Badminton players may be at high risk for serious eye injuries, many of which can bring on permanent vision problems or blindness, according to a study of wounds treated at a Beijing hospital.
Whether inflicted by an errant shuttlecock or someone else’s racket, the majority of eye injuries in the study occurred among doubles players and were mostly caused by the injured person’s partner, the authors report in the British Journal of Sports Medicine.
“More and more lay players in the badminton practice have been found injured . . . in recent years,” said senior study author Dr. Yi Liu of Capital Medical University in Beijing.

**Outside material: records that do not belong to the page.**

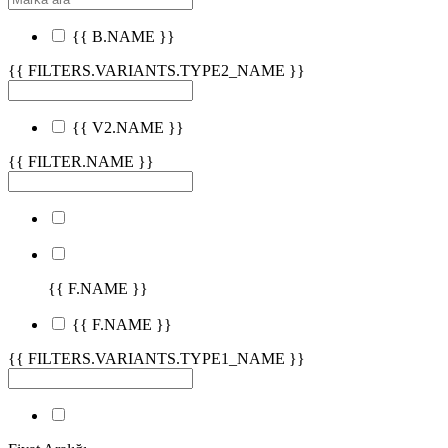
{{ B.NAME }}
{{ FILTERS.VARIANTS.TYPE2_NAME }}
{{ V2.NAME }}
{{ FILTER.NAME }}
{{ F.NAME }}
{{ F.NAME }}
{{ FILTERS.VARIANTS.TYPE1_NAME }}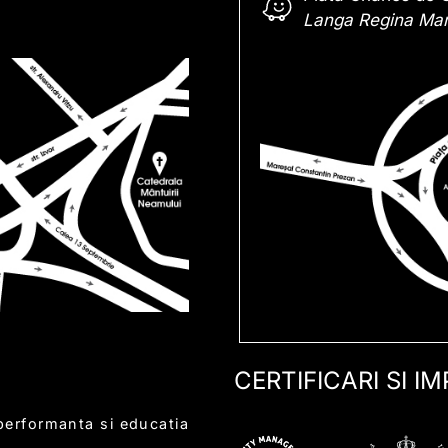
Langa Regina Mari
CERTIFICARI SI I
erformanta si educatia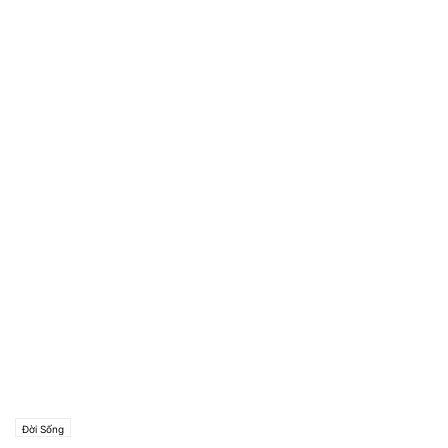
Đời Sống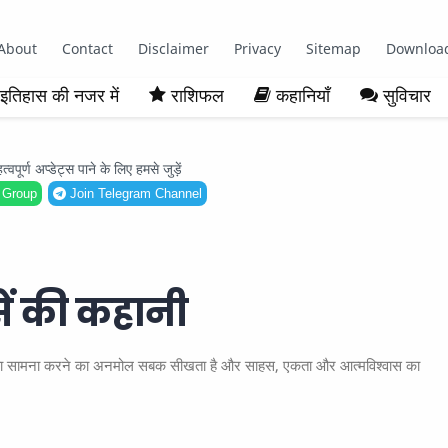
About
Contact
Disclaimer
Privacy
Sitemap
Downloa
इतिहास की नजर में
राशिफल
कहानियाँ
सुविचार
ूर्ण अप्डेट्स पाने के लिए हमसे जुड़ें
 Group
Join Telegram Channel
सें की कहानी
 शेर का सामना करने का अनमोल सबक सीखता है और साहस, एकता और आत्मविश्वास का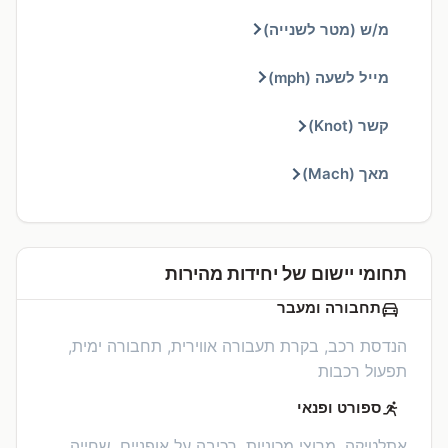
מ/ש (מטר לשנייה)
מייל לשעה (mph)
קשר (Knot)
מאך (Mach)
תחומי יישום של יחידות מהירות
תחבורה ומעבר
הנדסת רכב, בקרת תעבורה אווירית, תחבורה ימית,
תפעול רכבות
ספורט ופנאי
אתלטיקה, מרוצי מכוניות, רכיבה על אופניים, שחייה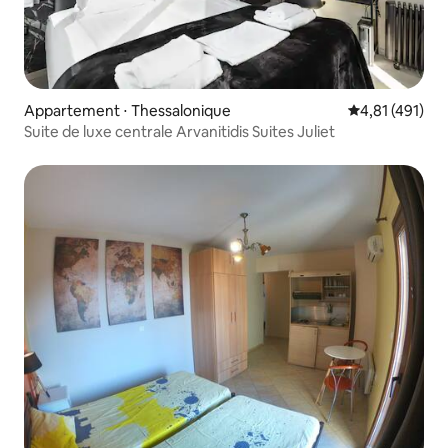
Appartement ⋅ Thessalonique
Évaluation moy
4,81 (491)
Suite de luxe centrale Arvanitidis Suites Juliet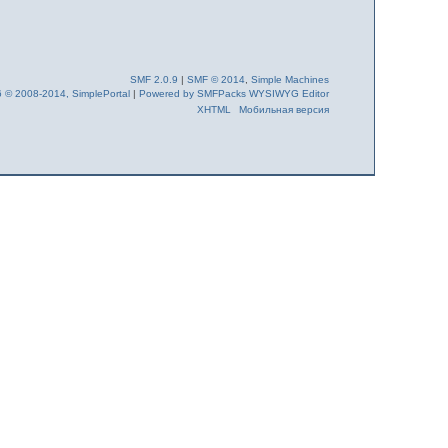
SMF 2.0.9
|
SMF © 2014
,
Simple Machines
6 © 2008-2014, SimplePortal
|
Powered by SMFPacks WYSIWYG Editor
XHTML
Мобильная версия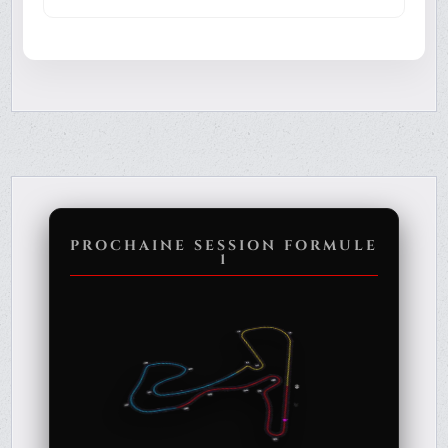
PROCHAINE SESSION FORMULE
1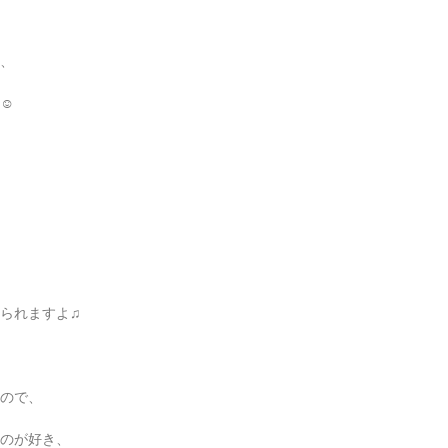
、
☺︎
られますよ♫
ので、
のが好き、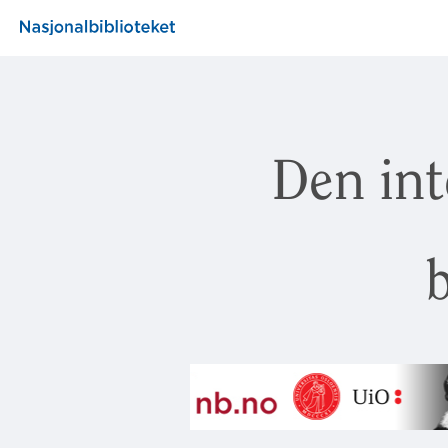
Den int
b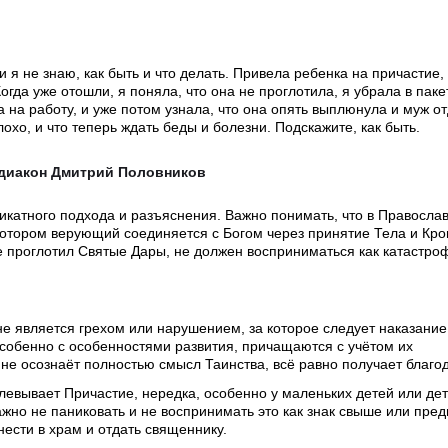
 я не знаю, как быть и что делать. Привела ребенка на причастие,
гда уже отошли, я поняла, что она не проглотила, я убрала в пакет
 на работу, и уже потом узнала, что она опять выплюнула и муж о
лохо, и что теперь ждать беды и болезни. Подскажите, как быть.
одиакон Дмитрий Половников
ликатного подхода и разъяснения. Важно понимать, что в Правосла
 котором верующий соединяется с Богом через принятие Тела и Кро
не проглотил Святые Дары, не должен восприниматься как катастро
не является грехом или нарушением, за которое следует наказание
особенно с особенностями развития, причащаются с учётом их
не осознаёт полностью смысл Таинства, всё равно получает благод
левывает Причастие, нередка, особенно у маленьких детей или дет
жно не паниковать и не воспринимать это как знак свыше или пред
ести в храм и отдать священнику.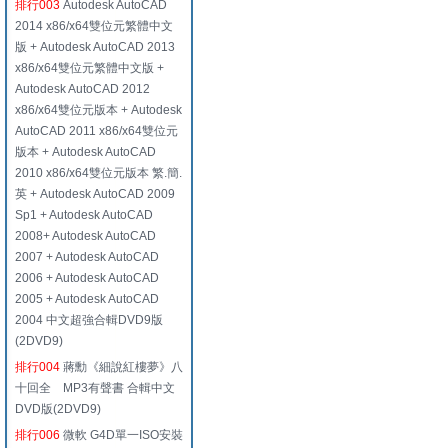
排行003
Autodesk AutoCAD
2014 x86/x64雙位元繁體中文
版 + Autodesk AutoCAD 2013
x86/x64雙位元繁體中文版 +
Autodesk AutoCAD 2012
x86/x64雙位元版本 + Autodesk
AutoCAD 2011 x86/x64雙位元
版本 + Autodesk AutoCAD
2010 x86/x64雙位元版本 繁.簡.
英 + Autodesk AutoCAD 2009
Sp1 + Autodesk AutoCAD
2008+ Autodesk AutoCAD
2007 + Autodesk AutoCAD
2006 + Autodesk AutoCAD
2005 + Autodesk AutoCAD
2004 中文超強合輯DVD9版
(2DVD9)
排行004
蔣勳《細說紅樓夢》八
十回全 MP3有聲書 合輯中文
DVD版(2DVD9)
排行006
微軟 G4D單一ISO安裝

Badminton has become a popular outdoor exercise in China because it’s easy to start anywhere and is inexpensive, yet the number of associated eye injuries has increased, he said. In fact, badminton is a leading cause of sports-related eye injuries in Southeast Asia and accounts for two-thirds of sports-related eye injuries in Malaysia, Liu noted.
“Badminton is great for both fun and exercise,” he told Reuters Health by email. “Compared to other popular sports such as football and basketball, we saw it as less aggressive and combative and therefore a safe outside exercise.”
Liu and colleagues analyzed the medical records for 85 patients treated between 2011 and 2017 at Beijing Tongren Hospital for badminton-related eye injuries.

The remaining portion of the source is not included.